Faculty receive the special benefit of time — usually paid for a nine-month commitment, with June, July, and August free for research, writing, other work or play. Both faculty and staff also often receive tuition remission for themselves and for family members (with wide campus variations). When I was a lawyer, a client who had no children asked me to help get his university to assist him with the cost of his elderly parents in a residential facility, for a sum equal to tuition benefits (the school declined). In some schools, the option of day-care or tuition remission is now offered, with the choice to be made by the employee.
On a scattering of campuses, housing opportunities — again, with variations such as mortgage assistance or housing allowances, are also offered. Several campuses have a housing stock available for faculty and senior staff, residences that often come with a complex system of entitlements for use after retirement and for second-to-die spouses to remain after the passing of the other. All of this helps to create community.

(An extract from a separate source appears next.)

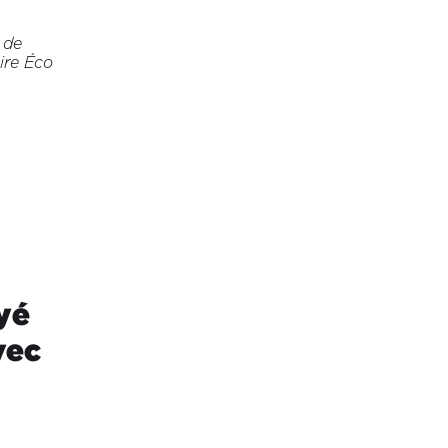
 de
ire Éco
yé
vec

But in a few cases, special arrangements have been made that go well beyond the usual.
Last November, it was reported that Stanford University acquired housing for athletic coaches. They planned to provide residences for their use or offer cash allowances to assist them in purchasing their own home. Located in one of the most expensive NCAA Division I real estate markets in America, Palo Alto’s housing costs gave sticker shock to new recruited coaches. It takes more than the promise of good weather to lure someone to California from Indiana.
When Jeffrey Sachs moved to Columbia University from Harvard a few years ago, he was provided a mansion dubbed “A Town House Fit for a King.” Columbia purchased the $8.2-million facility for use by Sachs and the Columbia Earth Institute, which he directs, saying it needed a facility for entertaining and meeting space. The sauna and gym in the basement were to be converted into a conference center and library.
Catherine Sharkey is departing Columbia University’s Law School for a new assignment at New York University’s Law School and she’s concurrently leaving her Columbia-owned flat. Well, not exactly. NYU has purchased an 80-percent share in a $5.2-million apartment in a Columbia-owned building on Central Park West. Ms. Sharkey, who previously lived on the 2nd floor of this building, will now move up to a duplex built into one of the upper story turrets. She purchased her 20-percent interest with the help of an NYU loan.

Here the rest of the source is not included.